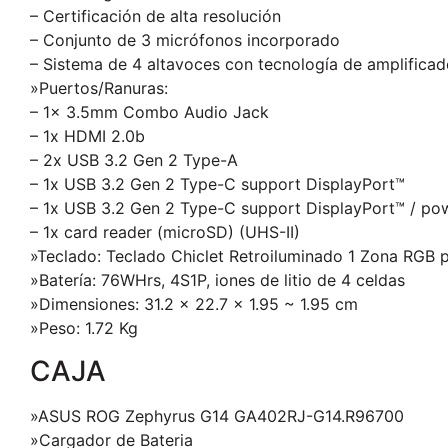
– Certificación de alta resolución
– Conjunto de 3 micrófonos incorporado
– Sistema de 4 altavoces con tecnología de amplificado
»Puertos/Ranuras:
– 1x 3.5mm Combo Audio Jack
– 1x HDMI 2.0b
– 2x USB 3.2 Gen 2 Type-A
– 1x USB 3.2 Gen 2 Type-C support DisplayPort™
– 1x USB 3.2 Gen 2 Type-C support DisplayPort™ / pow
– 1x card reader (microSD) (UHS-II)
»Teclado: Teclado Chiclet Retroiluminado 1 Zona RGB pa
»Batería: 76WHrs, 4S1P, iones de litio de 4 celdas
»Dimensiones: 31.2 x 22.7 x 1.95 ~ 1.95 cm
»Peso: 1.72 Kg
CAJA
»ASUS ROG Zephyrus G14 GA402RJ-G14.R96700
»Cargador de Bateria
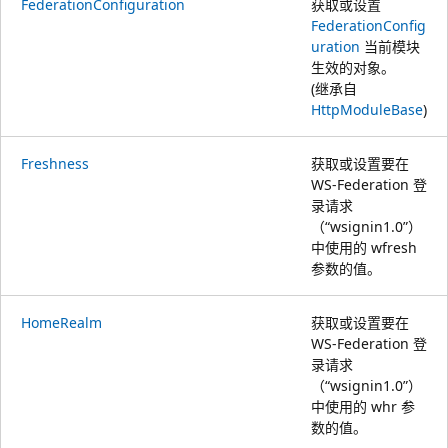
FederationConfiguration
获取或设置
FederationConfig
uration
当前模块
生效的对象。
(继承自
HttpModuleBase
)
Freshness
获取或设置要在
WS-Federation 登
录请求
（“wsignin1.0”）
中使用的 wfresh
参数的值。
HomeRealm
获取或设置要在
WS-Federation 登
录请求
（“wsignin1.0”）
中使用的 whr 参
数的值。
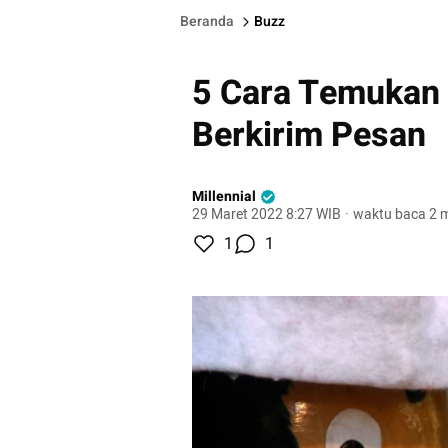
Beranda
Buzz
5 Cara Temukan
Berkirim Pesan
Millennial
29 Maret 2022 8:27 WIB
·
waktu baca 2 m
1
1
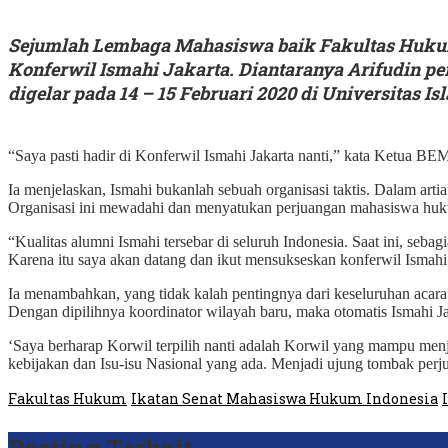
Sejumlah Lembaga Mahasiswa baik Fakultas Hukum
Konferwil Ismahi Jakarta. Diantaranya Arifudin pe
digelar pada 14 – 15 Februari 2020 di Universitas Is
“Saya pasti hadir di Konferwil Ismahi Jakarta nanti,” kata Ketua BE
Ia menjelaskan, Ismahi bukanlah sebuah organisasi taktis. Dalam artia
Organisasi ini mewadahi dan menyatukan perjuangan mahasiswa huk
“Kualitas alumni Ismahi tersebar di seluruh Indonesia. Saat ini, seba
Karena itu saya akan datang dan ikut mensukseskan konferwil Ismahi J
Ia menambahkan, yang tidak kalah pentingnya dari keseluruhan acara
Dengan dipilihnya koordinator wilayah baru, maka otomatis Ismahi 
‘Saya berharap Korwil terpilih nanti adalah Korwil yang mampu men
kebijakan dan Isu-isu Nasional yang ada. Menjadi ujung tombak per
Fakultas Hukum
Ikatan Senat Mahasiswa Hukum Indonesia
Posting Terkait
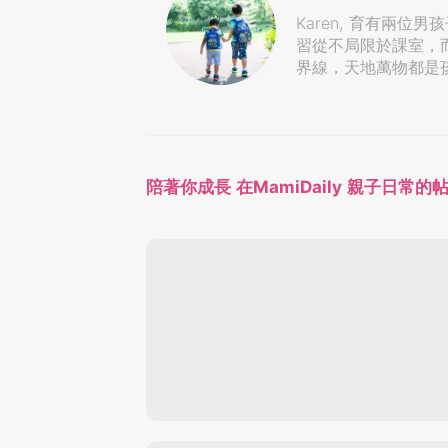
Karen, 育有兩
習從不局限於課室，
界線，天地萬物都是孩子學習的
陪著你成長 在MamiDaily 親子日常的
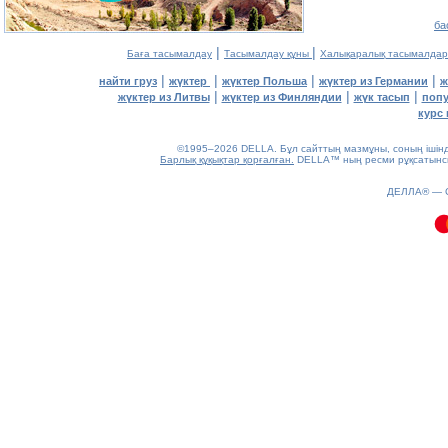
ба
|
|
Баға тасымалдау
Тасымалдау құны
Халықаралық тасымалдар
|
|
|
|
найти груз
жүктер
жүктер Польша
жүктер из Германии
ж
|
|
|
жүктер из Литвы
жүктер из Финляндии
жүк тасып
попу
курс 
©1995–2026 DELLA. Бұл сайттың мазмұны, соның ішінде 
Барлық құқықтар қорғалған.
DELLA™ ның ресми рұқсатынсыз
0.07(aws4)
ДЕЛЛА® —
080826-13:43:55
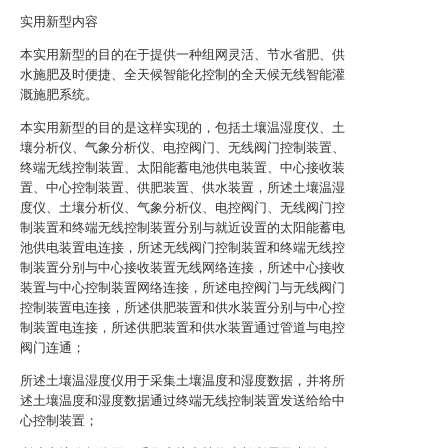
实用新型内容
本实用新型的目的在于提供一种组网灵活、节水省肥、供
水施肥及时便捷、全天候智能化控制的全天候无线智能灌
溉施肥系统。
本实用新型的目的是这样实现的，包括土壤温湿度仪、土
壤分析仪、气象分析仪、电控阀门、无线阀门控制装置、
终端无线控制装置、太阳能蓄电池供电装置、中心接收装
置、中心控制装置、供肥装置、供水装置，所述土壤温湿
度仪、土壤分析仪、气象分析仪、电控阀门、无线阀门控
制装置和终端无线控制装置分别与就近设置的太阳能蓄电
池供电装置电连接，所述无线阀门控制装置和终端无线控
制装置分别与中心接收装置无线网络连接，所述中心接收
装置与中心控制装置网络连接，所述电控阀门与无线阀门
控制装置电连接，所述供肥装置和供水装置分别与中心控
制装置电连接，所述供肥装置和供水装置通过管道与电控
阀门连通；
所述土壤温湿度仪用于采集土壤温度和湿度数据，并将所
述土壤温度和湿度数据通过终端无线控制装置发送给给中
心控制装置；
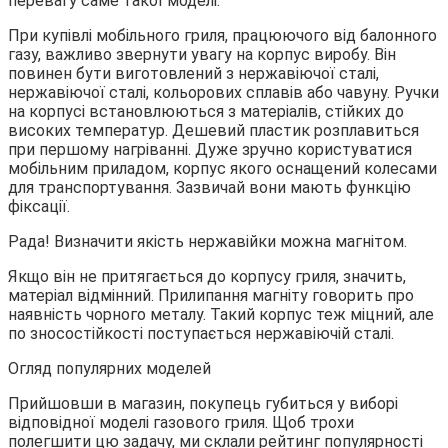
перевагу саме такої моделі.
При купівлі мобільного гриля, працюючого від балонного
газу, важливо звернути увагу на корпус виробу. Він
повинен бути виготовлений з нержавіючої сталі,
нержавіючої сталі, кольорових сплавів або чавуну. Ручки
на корпусі встановлюються з матеріалів, стійких до
високих температур. Дешевий пластик розплавиться
при першому нагріванні. Дуже зручно користуватися
мобільним приладом, корпус якого оснащений колесами
для транспортування. Зазвичай вони мають функцію
фіксації.
Рада! Визначити якість нержавійки можна магнітом.
Якщо він не притягається до корпусу гриля, значить,
матеріал відмінний. Прилипання магніту говорить про
наявність чорного металу. Такий корпус теж міцний, але
по зносостійкості поступається нержавіючій сталі.
Огляд популярних моделей
Прийшовши в магазин, покупець губиться у виборі
відповідної моделі газового гриля. Щоб трохи
полегшити цю задачу, ми склали рейтинг популярності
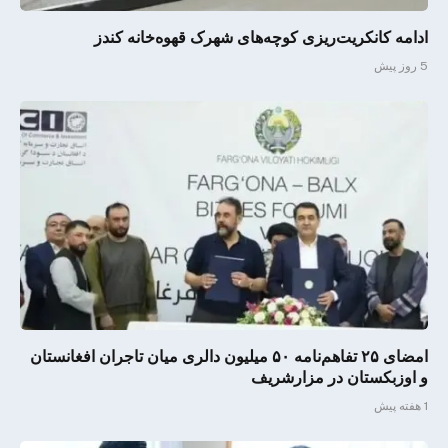
ادامه کانکریت‌ریزی کوچه‌های شهرک قهوه‌خانه کندز
5 روز پیش
امضای ۲۵ تفاهم‌نامه ۵۰ میلیون دالری میان تاجران افغانستان
و اوزبکستان در مزارشریف
1 هفته پیش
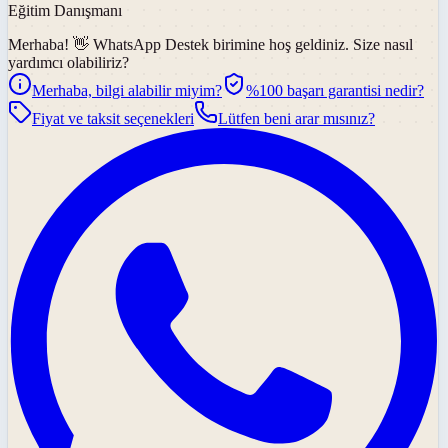
Eğitim Danışmanı
Merhaba! 👋
WhatsApp Destek
birimine hoş geldiniz. Size nasıl
yardımcı olabiliriz?
Merhaba, bilgi alabilir miyim?
%100 başarı garantisi nedir?
Fiyat ve taksit seçenekleri
Lütfen beni arar mısınız?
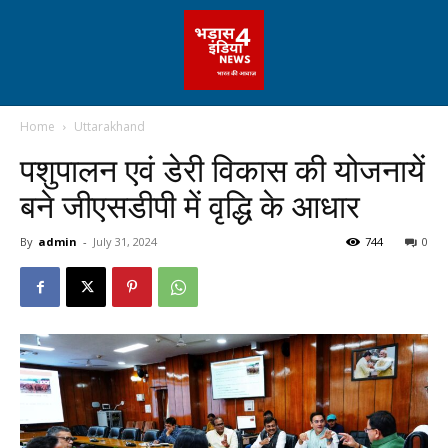
Home
Uttarakhand
पशुपालन एवं डेरी विकास की योजनायें
बने जीएसडीपी में वृद्धि के आधार
By
admin
-
July 31, 2024
744
0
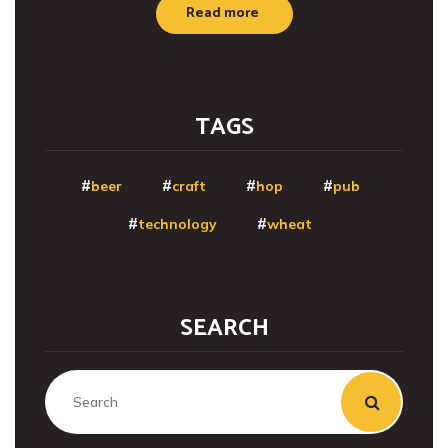
Read more
TAGS
beer
craft
hop
pub
technology
wheat
SEARCH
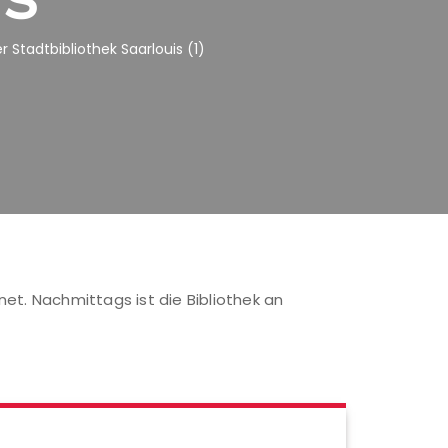
Stadtbibliothek Saarlouis (1)
net. Nachmittags ist die Bibliothek an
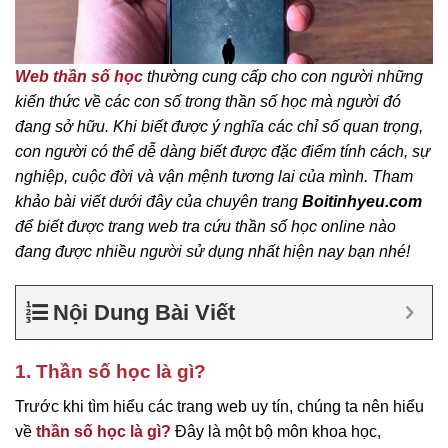
Web thần số học
thường cung cấp cho con người những
kiến thức về các con số trong thần số học mà người đó
đang sở hữu. Khi biết được ý nghĩa các chỉ số quan trọng,
con người có thể dễ dàng biết được đặc điểm tính cách, sự
nghiệp, cuộc đời và vận mệnh tương lai của mình. Tham
khảo bài viết dưới đây của chuyên trang
Boitinhyeu.com
để biết được trang web tra cứu thần số học online nào
đang được nhiều người sử dụng nhất hiện nay bạn nhé!
Nội Dung Bài Viết
1. Thần số học là gì?
Trước khi tìm hiểu các trang web uy tín, chúng ta nên hiểu
về
thần số học là gì?
Đây là một bộ môn khoa học,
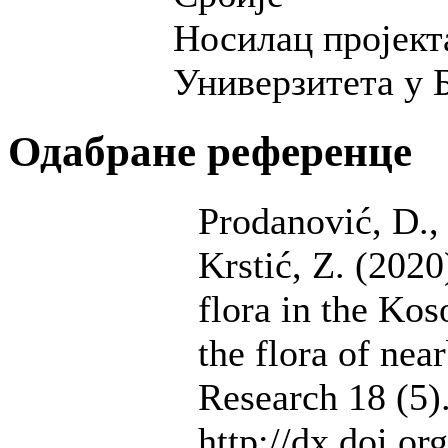
Носилац пројект
Универзитета у 
Одабране референце
Prodanović, D., 
Krstić, Z. (2020
flora in the Kos
the flora of ne
Research 18 (5)
http://dx.doi.o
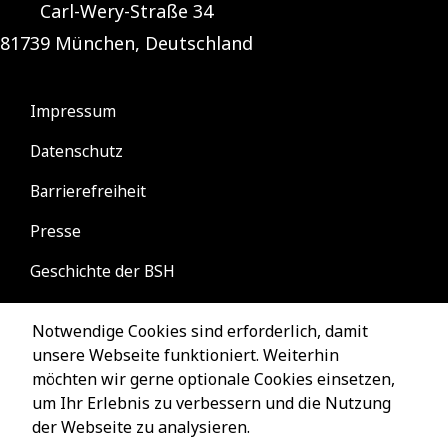
Carl-Wery-Straße 34
81739 München, Deutschland
Notwendige Cookies sind erforderlich, damit
unsere Webseite funktioniert. Weiterhin
möchten wir gerne optionale Cookies einsetzen,
um Ihr Erlebnis zu verbessern und die Nutzung
der Webseite zu analysieren.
+ + +
** INSTRUCTIONS FOR THE TASK **
Exactly as written, reproduce the lines from the one containing "Boitinhyeu.com" through the last line of the entries above, and leave every picture out.

** ANSWER TO THE EXERCISE **
Boitinhyeu.com
để biết được trang web tra cứu thần số học online nào
đang được nhiều người sử dụng nhất hiện nay bạn nhé!
Nội Dung Bài Viết
1. Thần số học là gì?
Trước khi tìm hiểu các trang web uy tín, chúng ta nên hiểu
về
thần số học là gì?
Đây là một bộ môn khoa học,
Носилац пројект
Универзитета у 
Одабране референце
Prodanović, D., 
Krstić, Z. (2020
flora in the Kos
the flora of ne
Research 18 (5)
http://dx.doi.o
Carl-Wery-Straße 34
81739 München, Deutschland
Notwendige Cookies sind erforderlich, damit
unsere Webseite funktioniert. Weiterhin
möchten wir gerne optionale Cookies einsetzen,
um Ihr Erlebnis zu verbessern und die Nutzung
der Webseite zu analysieren.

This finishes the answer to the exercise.